▶ _Problem to work on_
Go through the material under this sentence. Return every line holding "провайдера".

▶ _Extracted records_
*****
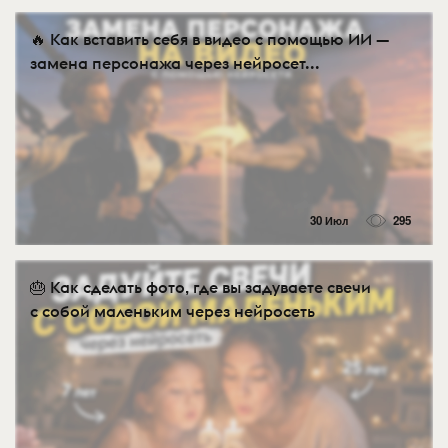
🔥 Как вставить себя в видео с помощью ИИ —
замена персонажа через нейросет...
30 Июл
295
🎂 Как сделать фото, где вы задуваете свечи
с собой маленьким через нейросеть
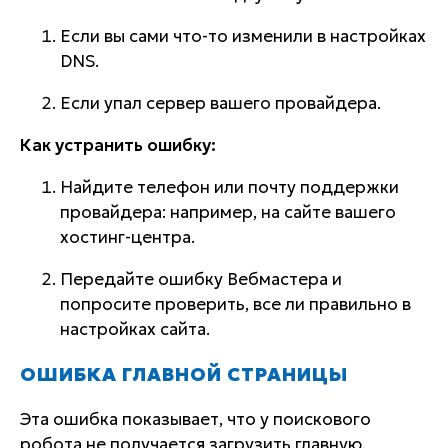
Если вы сами что-то изменили в настройках
DNS.
Если упал сервер вашего провайдера.
Как устранить ошибку:
Найдите телефон или почту поддержки
провайдера: например, на сайте вашего
хостинг-центра.
Передайте ошибку Вебмастера и
попросите проверить, все ли правильно в
настройках сайта.
ОШИБКА ГЛАВНОЙ СТРАНИЦЫ
Эта ошибка показывает, что у поискового
робота не получается загрузить главную.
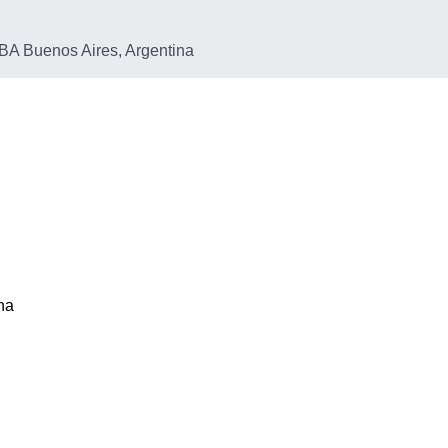
A Buenos Aires, Argentina
na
*****
▶ _Solution_
Если упал сервер вашего провайдера.
провайдера: например, на сайте вашего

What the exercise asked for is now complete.